WHAT IS EXPECTED: Every entry below has to appear again in your reply, word for word, but no picture may.
DATA SUPPLIED section start
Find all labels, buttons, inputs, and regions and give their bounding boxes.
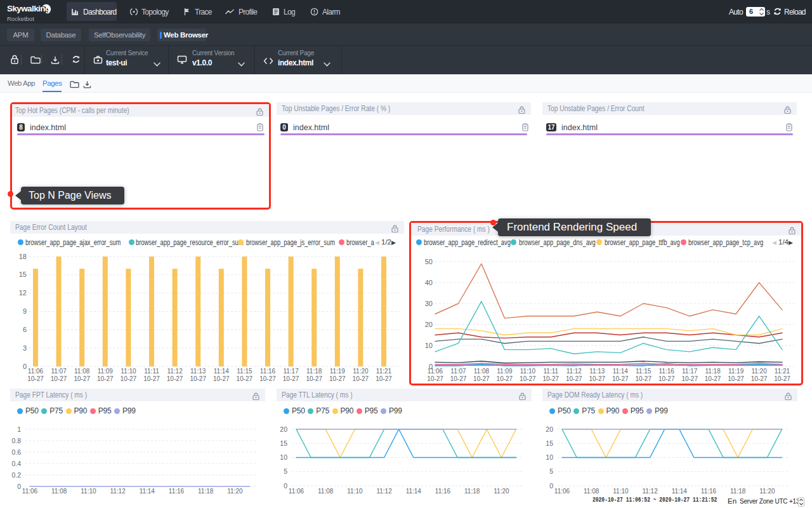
svg-text:1: 1 [17, 425, 21, 433]
svg-text:11:18: 11:18 [705, 368, 721, 375]
svg-text:10-27: 10-27 [566, 375, 582, 382]
svg-text:11:16: 11:16 [701, 488, 717, 495]
svg-text:10-27: 10-27 [520, 375, 536, 382]
svg-text:11:19: 11:19 [330, 368, 346, 375]
svg-text:11:17: 11:17 [283, 368, 299, 375]
svg-text:0: 0 [23, 363, 27, 370]
svg-text:10-27: 10-27 [497, 375, 513, 382]
svg-text:10-27: 10-27 [329, 375, 346, 382]
svg-text:11:10: 11:10 [520, 368, 536, 375]
svg-text:10: 10 [280, 453, 287, 461]
svg-text:11:14: 11:14 [214, 368, 230, 375]
svg-text:11:12: 11:12 [642, 488, 658, 495]
svg-text:10-27: 10-27 [635, 375, 652, 382]
svg-text:0.6: 0.6 [11, 448, 21, 456]
svg-text:11:07: 11:07 [51, 368, 67, 375]
svg-text:10-27: 10-27 [143, 375, 160, 382]
svg-text:10-27: 10-27 [612, 375, 629, 382]
svg-text:11:16: 11:16 [260, 368, 276, 375]
svg-text:11:18: 11:18 [464, 488, 480, 495]
svg-text:18: 18 [19, 253, 27, 260]
svg-text:20: 20 [280, 425, 287, 433]
svg-text:10-27: 10-27 [213, 375, 230, 382]
svg-text:9: 9 [23, 307, 27, 315]
svg-text:11:13: 11:13 [190, 368, 206, 375]
svg-text:10-27: 10-27 [450, 375, 467, 382]
svg-text:11:11: 11:11 [144, 368, 159, 375]
svg-text:10-27: 10-27 [74, 375, 90, 382]
svg-text:11:20: 11:20 [759, 488, 775, 495]
svg-text:11:20: 11:20 [494, 488, 509, 495]
svg-text:6: 6 [23, 326, 27, 333]
svg-text:11:20: 11:20 [353, 368, 369, 375]
svg-text:10-27: 10-27 [51, 375, 67, 382]
svg-text:10-27: 10-27 [27, 375, 44, 382]
svg-text:11:12: 11:12 [167, 368, 183, 375]
svg-text:10-27: 10-27 [774, 375, 790, 382]
svg-text:20: 20 [546, 425, 553, 433]
svg-text:10-27: 10-27 [681, 375, 698, 382]
svg-text:11:15: 11:15 [636, 368, 652, 375]
svg-text:11:16: 11:16 [169, 488, 185, 495]
svg-text:3: 3 [23, 344, 27, 352]
svg-text:10-27: 10-27 [427, 375, 443, 382]
svg-text:11:08: 11:08 [474, 368, 490, 375]
svg-text:11:20: 11:20 [227, 488, 243, 495]
svg-text:11:08: 11:08 [74, 368, 90, 375]
svg-text:11:10: 11:10 [613, 488, 629, 495]
svg-text:11:14: 11:14 [140, 488, 155, 495]
svg-text:10-27: 10-27 [376, 375, 392, 382]
svg-text:10-27: 10-27 [190, 375, 206, 382]
svg-text:30: 30 [425, 300, 433, 307]
svg-text:10-27: 10-27 [705, 375, 721, 382]
svg-text:11:07: 11:07 [450, 368, 466, 375]
svg-text:50: 50 [425, 258, 433, 265]
svg-text:11:18: 11:18 [198, 488, 214, 495]
svg-text:11:14: 11:14 [672, 488, 688, 495]
svg-text:0.8: 0.8 [11, 437, 21, 444]
svg-text:10-27: 10-27 [283, 375, 299, 382]
svg-text:10-27: 10-27 [728, 375, 744, 382]
svg-text:11:08: 11:08 [318, 488, 334, 495]
svg-text:11:06: 11:06 [428, 368, 443, 375]
svg-text:5: 5 [284, 467, 287, 475]
svg-text:11:21: 11:21 [376, 368, 392, 375]
svg-text:11:18: 11:18 [306, 368, 322, 375]
svg-text:10-27: 10-27 [589, 375, 606, 382]
svg-text:11:12: 11:12 [566, 368, 582, 375]
svg-text:0: 0 [17, 483, 21, 490]
svg-text:10-27: 10-27 [353, 375, 369, 382]
svg-text:15: 15 [19, 271, 27, 278]
svg-text:11:19: 11:19 [728, 368, 744, 375]
svg-text:11:06: 11:06 [28, 368, 44, 375]
svg-text:11:11: 11:11 [544, 368, 559, 375]
svg-text:11:20: 11:20 [751, 368, 767, 375]
svg-text:10-27: 10-27 [658, 375, 675, 382]
svg-text:11:06: 11:06 [22, 488, 38, 495]
svg-text:10-27: 10-27 [237, 375, 253, 382]
svg-text:11:17: 11:17 [682, 368, 698, 375]
svg-text:10-27: 10-27 [259, 375, 276, 382]
svg-text:10: 10 [546, 453, 553, 461]
svg-text:11:08: 11:08 [51, 488, 67, 495]
svg-text:40: 40 [425, 279, 433, 286]
svg-text:0.2: 0.2 [11, 471, 21, 479]
svg-text:5: 5 [549, 467, 553, 475]
svg-text:11:15: 11:15 [237, 368, 252, 375]
svg-text:15: 15 [546, 439, 553, 447]
svg-text:11:08: 11:08 [584, 488, 599, 495]
svg-text:11:10: 11:10 [347, 488, 363, 495]
svg-text:11:09: 11:09 [497, 368, 513, 375]
svg-text:11:14: 11:14 [613, 368, 629, 375]
svg-text:10-27: 10-27 [473, 375, 490, 382]
svg-text:10-27: 10-27 [167, 375, 183, 382]
svg-text:0: 0 [549, 482, 553, 490]
svg-text:11:13: 11:13 [589, 368, 605, 375]
svg-text:10-27: 10-27 [121, 375, 137, 382]
svg-text:11:10: 11:10 [121, 368, 136, 375]
svg-text:10-27: 10-27 [97, 375, 114, 382]
svg-text:11:18: 11:18 [730, 488, 746, 495]
svg-text:11:12: 11:12 [376, 488, 392, 495]
svg-text:0: 0 [284, 482, 287, 490]
svg-text:10-27: 10-27 [543, 375, 560, 382]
DATA SUPPLIED section end
THE COMPLETED TASK:
Find all labels, buttons, inputs, and regions and give their bounding boxes.
svg-text:1: 1 [17, 425, 21, 433]
svg-text:11:18: 11:18 [705, 368, 721, 375]
svg-text:10-27: 10-27 [566, 375, 582, 382]
svg-text:11:16: 11:16 [701, 488, 717, 495]
svg-text:10-27: 10-27 [520, 375, 536, 382]
svg-text:11:19: 11:19 [330, 368, 346, 375]
svg-text:11:17: 11:17 [283, 368, 299, 375]
svg-text:0: 0 [23, 363, 27, 370]
svg-text:10-27: 10-27 [497, 375, 513, 382]
svg-text:10-27: 10-27 [329, 375, 346, 382]
svg-text:11:10: 11:10 [520, 368, 536, 375]
svg-text:10: 10 [280, 453, 287, 461]
svg-text:11:14: 11:14 [214, 368, 230, 375]
svg-text:11:12: 11:12 [642, 488, 658, 495]
svg-text:10-27: 10-27 [635, 375, 652, 382]
svg-text:0.6: 0.6 [11, 448, 21, 456]
svg-text:11:07: 11:07 [51, 368, 67, 375]
svg-text:10-27: 10-27 [143, 375, 160, 382]
svg-text:10-27: 10-27 [612, 375, 629, 382]
svg-text:11:16: 11:16 [260, 368, 276, 375]
svg-text:11:18: 11:18 [464, 488, 480, 495]
svg-text:18: 18 [19, 253, 27, 260]
svg-text:20: 20 [280, 425, 287, 433]
svg-text:10-27: 10-27 [213, 375, 230, 382]
svg-text:9: 9 [23, 307, 27, 315]
svg-text:11:13: 11:13 [190, 368, 206, 375]
svg-text:10-27: 10-27 [450, 375, 467, 382]
svg-text:11:11: 11:11 [144, 368, 159, 375]
svg-text:10-27: 10-27 [74, 375, 90, 382]
svg-text:11:20: 11:20 [759, 488, 775, 495]
svg-text:11:20: 11:20 [494, 488, 509, 495]
svg-text:6: 6 [23, 326, 27, 333]
svg-text:11:20: 11:20 [353, 368, 369, 375]
svg-text:10-27: 10-27 [51, 375, 67, 382]
svg-text:10-27: 10-27 [27, 375, 44, 382]
svg-text:11:12: 11:12 [167, 368, 183, 375]
svg-text:10-27: 10-27 [774, 375, 790, 382]
svg-text:20: 20 [546, 425, 553, 433]
svg-text:10-27: 10-27 [681, 375, 698, 382]
svg-text:11:15: 11:15 [636, 368, 652, 375]
svg-text:11:16: 11:16 [169, 488, 185, 495]
svg-text:3: 3 [23, 344, 27, 352]
svg-text:10-27: 10-27 [427, 375, 443, 382]
svg-text:11:08: 11:08 [474, 368, 490, 375]
svg-text:11:20: 11:20 [227, 488, 243, 495]
svg-text:11:08: 11:08 [74, 368, 90, 375]
svg-text:11:10: 11:10 [613, 488, 629, 495]
svg-text:11:14: 11:14 [140, 488, 155, 495]
svg-text:10-27: 10-27 [376, 375, 392, 382]
svg-text:10-27: 10-27 [190, 375, 206, 382]
svg-text:30: 30 [425, 300, 433, 307]
svg-text:10-27: 10-27 [705, 375, 721, 382]
svg-text:11:07: 11:07 [450, 368, 466, 375]
svg-text:50: 50 [425, 258, 433, 265]
svg-text:11:18: 11:18 [198, 488, 214, 495]
svg-text:11:14: 11:14 [672, 488, 688, 495]
svg-text:0.8: 0.8 [11, 437, 21, 444]
svg-text:10-27: 10-27 [283, 375, 299, 382]
svg-text:10-27: 10-27 [728, 375, 744, 382]
svg-text:11:08: 11:08 [318, 488, 334, 495]
svg-text:11:06: 11:06 [428, 368, 443, 375]
svg-text:5: 5 [284, 467, 287, 475]
svg-text:11:21: 11:21 [376, 368, 392, 375]
svg-text:11:18: 11:18 [306, 368, 322, 375]
svg-text:10-27: 10-27 [589, 375, 606, 382]
svg-text:11:12: 11:12 [566, 368, 582, 375]
svg-text:0: 0 [17, 483, 21, 490]
svg-text:10-27: 10-27 [353, 375, 369, 382]
svg-text:15: 15 [19, 271, 27, 278]
svg-text:11:19: 11:19 [728, 368, 744, 375]
svg-text:11:06: 11:06 [28, 368, 44, 375]
svg-text:11:11: 11:11 [544, 368, 559, 375]
svg-text:11:20: 11:20 [751, 368, 767, 375]
svg-text:10-27: 10-27 [658, 375, 675, 382]
svg-text:11:06: 11:06 [22, 488, 38, 495]
svg-text:10-27: 10-27 [237, 375, 253, 382]
svg-text:11:17: 11:17 [682, 368, 698, 375]
svg-text:10-27: 10-27 [259, 375, 276, 382]
svg-text:10: 10 [546, 453, 553, 461]
svg-text:11:08: 11:08 [51, 488, 67, 495]
svg-text:40: 40 [425, 279, 433, 286]
svg-text:0.2: 0.2 [11, 471, 21, 479]
svg-text:5: 5 [549, 467, 553, 475]
svg-text:11:15: 11:15 [237, 368, 252, 375]
svg-text:15: 15 [546, 439, 553, 447]
svg-text:11:08: 11:08 [584, 488, 599, 495]
svg-text:11:10: 11:10 [347, 488, 363, 495]
svg-text:11:09: 11:09 [497, 368, 513, 375]
svg-text:11:14: 11:14 [613, 368, 629, 375]
svg-text:10-27: 10-27 [473, 375, 490, 382]
svg-text:10-27: 10-27 [167, 375, 183, 382]
svg-text:0: 0 [549, 482, 553, 490]
svg-text:11:13: 11:13 [589, 368, 605, 375]
svg-text:10-27: 10-27 [121, 375, 137, 382]
svg-text:11:10: 11:10 [121, 368, 136, 375]
svg-text:10-27: 10-27 [97, 375, 114, 382]
svg-text:11:18: 11:18 [730, 488, 746, 495]
svg-text:11:12: 11:12 [376, 488, 392, 495]
svg-text:0: 0 [284, 482, 287, 490]
svg-text:10-27: 10-27 [543, 375, 560, 382]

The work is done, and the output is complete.